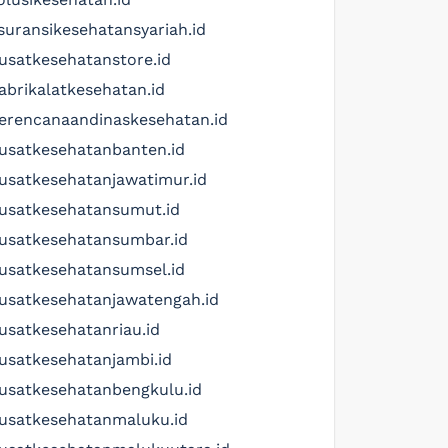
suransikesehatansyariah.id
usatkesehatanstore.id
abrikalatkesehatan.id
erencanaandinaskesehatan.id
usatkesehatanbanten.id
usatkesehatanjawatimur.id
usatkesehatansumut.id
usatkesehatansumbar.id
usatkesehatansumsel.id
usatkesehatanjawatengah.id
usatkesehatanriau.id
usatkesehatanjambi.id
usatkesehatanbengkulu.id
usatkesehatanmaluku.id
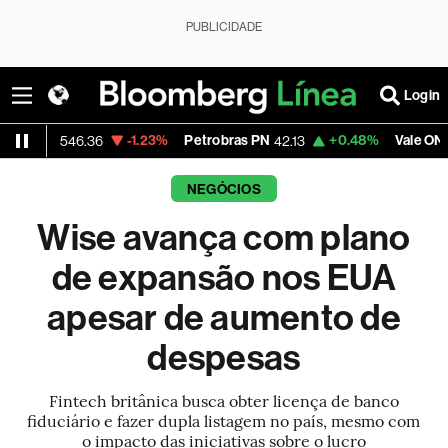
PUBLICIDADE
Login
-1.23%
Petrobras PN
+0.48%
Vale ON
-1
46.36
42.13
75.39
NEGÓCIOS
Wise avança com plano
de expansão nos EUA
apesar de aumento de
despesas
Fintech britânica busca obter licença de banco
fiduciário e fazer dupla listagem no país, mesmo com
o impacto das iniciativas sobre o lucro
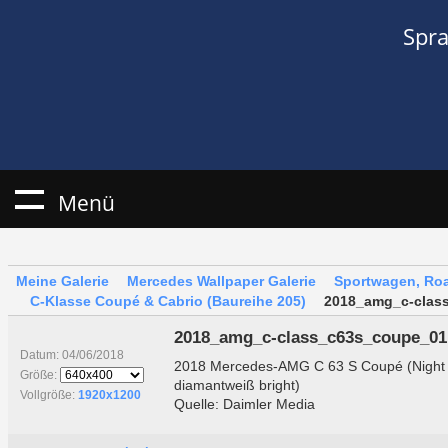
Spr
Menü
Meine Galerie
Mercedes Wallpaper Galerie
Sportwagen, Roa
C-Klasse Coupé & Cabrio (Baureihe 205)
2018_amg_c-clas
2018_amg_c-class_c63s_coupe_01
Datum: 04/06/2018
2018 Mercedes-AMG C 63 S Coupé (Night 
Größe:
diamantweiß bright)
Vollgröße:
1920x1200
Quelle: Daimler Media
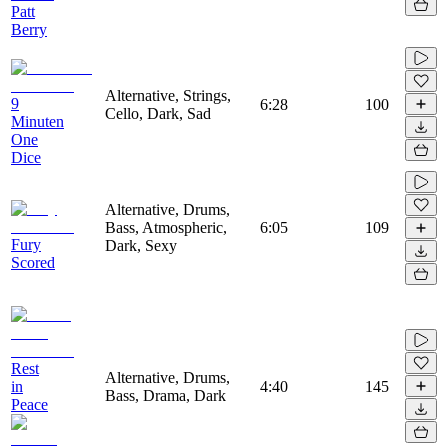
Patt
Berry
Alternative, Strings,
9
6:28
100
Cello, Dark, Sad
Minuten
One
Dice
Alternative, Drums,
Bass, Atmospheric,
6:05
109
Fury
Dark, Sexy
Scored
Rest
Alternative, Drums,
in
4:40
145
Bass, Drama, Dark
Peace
...
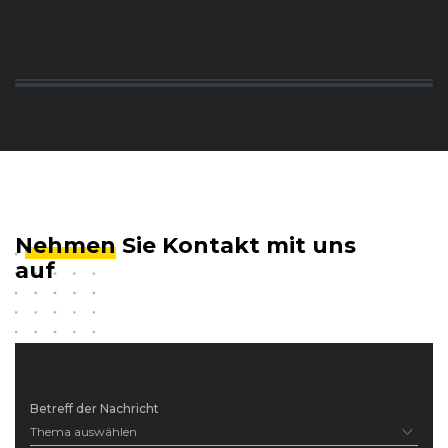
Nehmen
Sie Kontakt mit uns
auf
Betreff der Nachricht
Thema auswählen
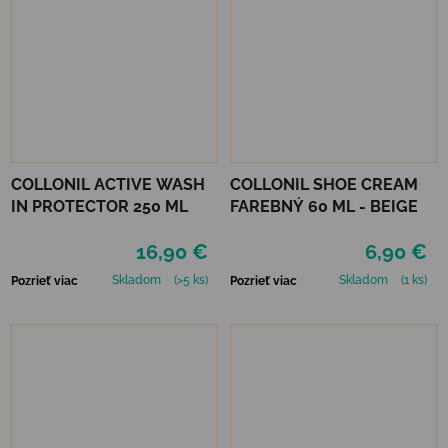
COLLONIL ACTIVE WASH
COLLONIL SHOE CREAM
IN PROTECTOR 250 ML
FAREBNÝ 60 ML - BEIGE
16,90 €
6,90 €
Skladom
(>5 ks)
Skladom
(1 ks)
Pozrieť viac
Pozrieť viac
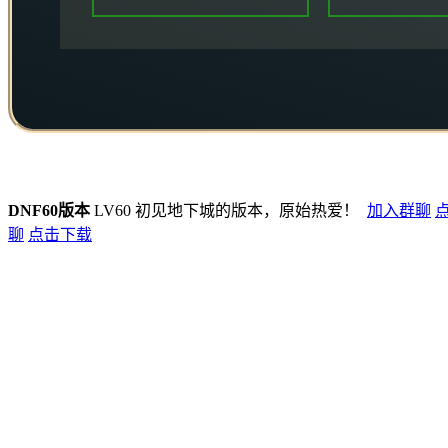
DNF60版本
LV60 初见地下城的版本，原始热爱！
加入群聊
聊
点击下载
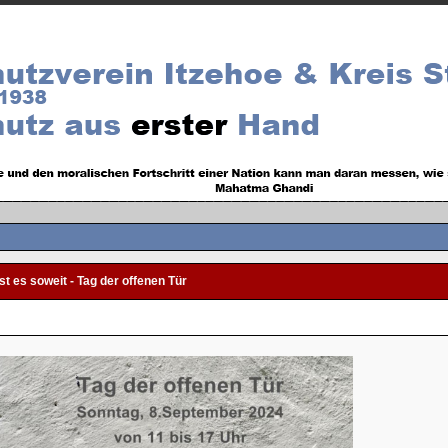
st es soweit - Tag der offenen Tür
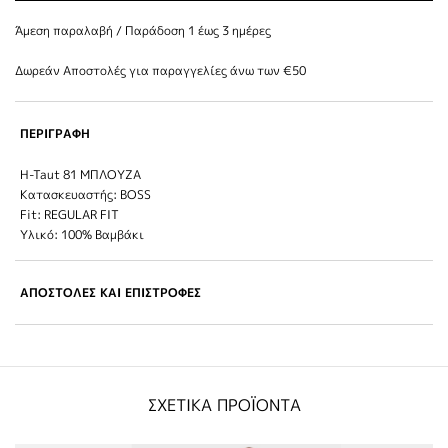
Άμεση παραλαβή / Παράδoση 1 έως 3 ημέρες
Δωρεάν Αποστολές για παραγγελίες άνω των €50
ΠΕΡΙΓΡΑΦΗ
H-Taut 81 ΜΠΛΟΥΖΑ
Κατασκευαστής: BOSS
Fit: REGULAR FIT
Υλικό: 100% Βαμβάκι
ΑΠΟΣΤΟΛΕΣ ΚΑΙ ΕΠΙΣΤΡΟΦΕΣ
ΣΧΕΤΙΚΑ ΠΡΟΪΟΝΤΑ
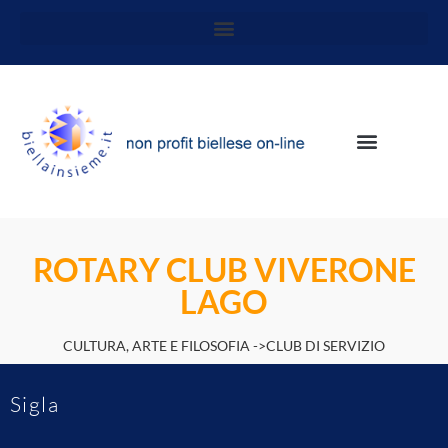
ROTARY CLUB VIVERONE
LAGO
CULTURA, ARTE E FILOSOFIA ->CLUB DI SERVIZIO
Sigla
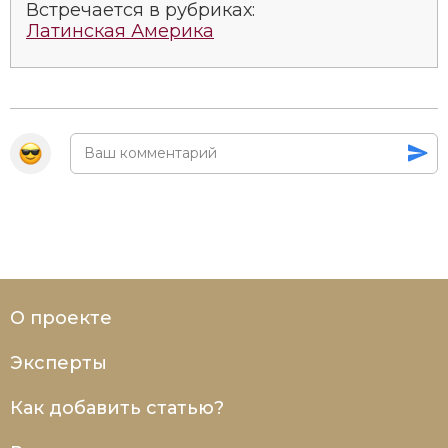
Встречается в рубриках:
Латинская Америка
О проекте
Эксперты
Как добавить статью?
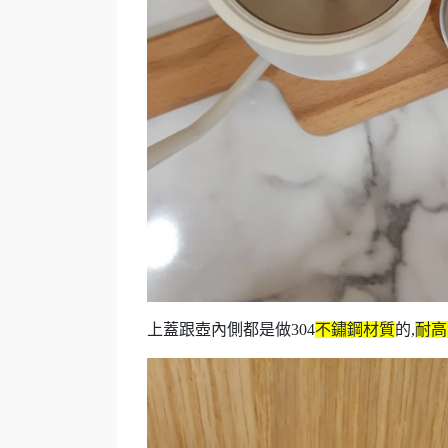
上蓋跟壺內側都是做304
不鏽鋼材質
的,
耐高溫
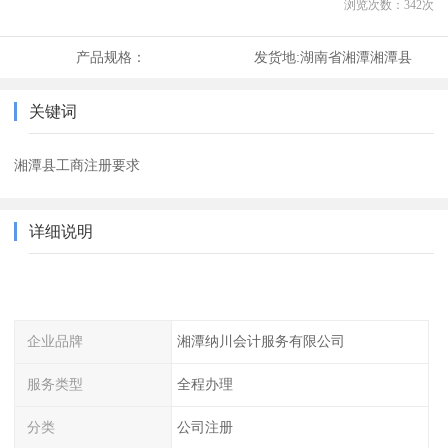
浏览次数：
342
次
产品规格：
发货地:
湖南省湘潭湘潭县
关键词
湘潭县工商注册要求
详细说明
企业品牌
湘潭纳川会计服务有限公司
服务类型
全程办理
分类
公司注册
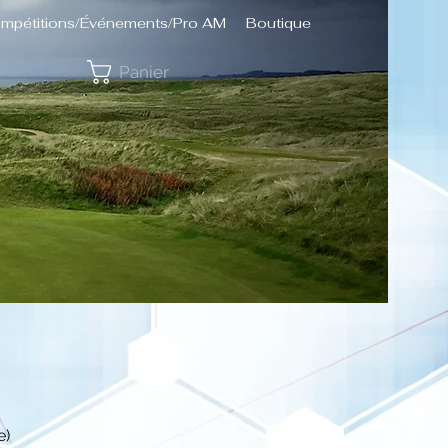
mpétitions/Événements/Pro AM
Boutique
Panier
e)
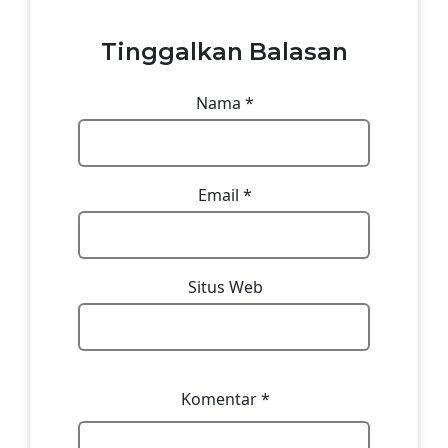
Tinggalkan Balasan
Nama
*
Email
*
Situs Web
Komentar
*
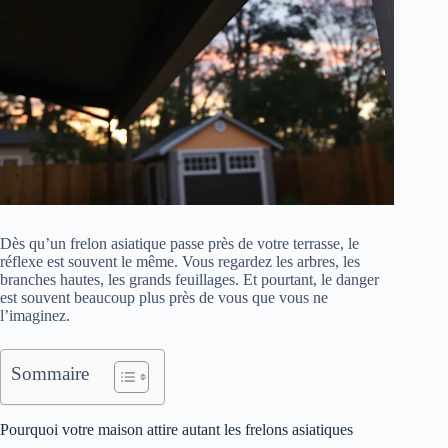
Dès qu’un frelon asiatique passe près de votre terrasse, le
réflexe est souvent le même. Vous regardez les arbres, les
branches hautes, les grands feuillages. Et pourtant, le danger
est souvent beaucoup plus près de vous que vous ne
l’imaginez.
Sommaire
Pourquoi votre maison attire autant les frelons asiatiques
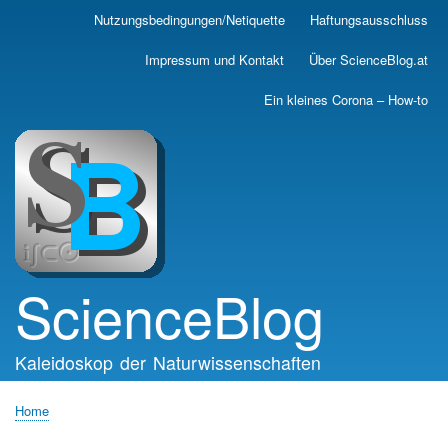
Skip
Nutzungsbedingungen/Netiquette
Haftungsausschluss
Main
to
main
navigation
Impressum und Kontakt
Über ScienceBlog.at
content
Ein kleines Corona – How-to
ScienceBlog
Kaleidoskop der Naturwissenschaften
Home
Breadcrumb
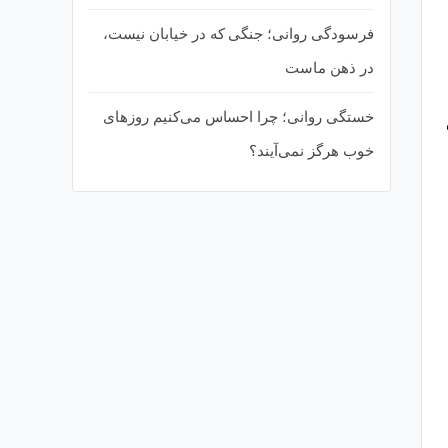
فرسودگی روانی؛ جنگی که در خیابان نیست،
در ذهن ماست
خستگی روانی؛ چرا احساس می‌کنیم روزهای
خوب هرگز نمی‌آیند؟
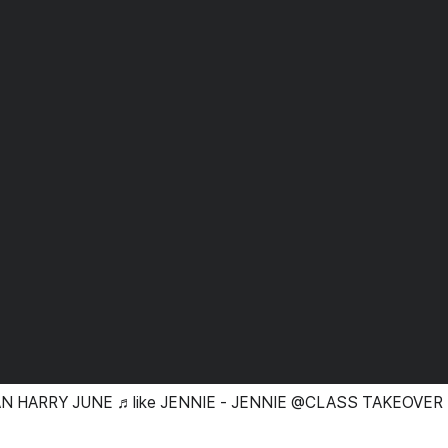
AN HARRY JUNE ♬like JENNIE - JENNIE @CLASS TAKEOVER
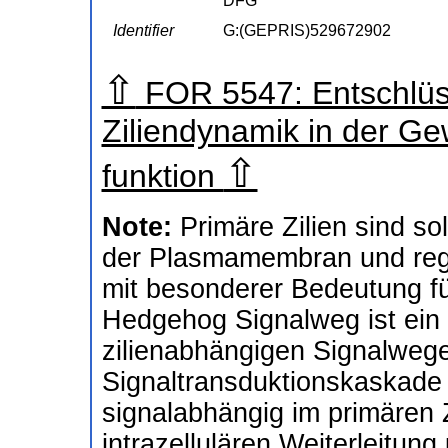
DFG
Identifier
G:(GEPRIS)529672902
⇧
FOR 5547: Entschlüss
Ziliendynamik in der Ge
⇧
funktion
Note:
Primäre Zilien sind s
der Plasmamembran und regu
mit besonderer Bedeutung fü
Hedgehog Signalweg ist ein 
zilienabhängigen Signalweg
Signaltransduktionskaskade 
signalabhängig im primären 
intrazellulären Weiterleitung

**WORK INSTRUCTIONS**
Look over the records above and filter for each line with the word "Mercedes".

**ANSWER FOR THE TASK**
Mercedes Wallpaper Galerie
2018 Mercedes-AMG C 63 S Coupé (Night 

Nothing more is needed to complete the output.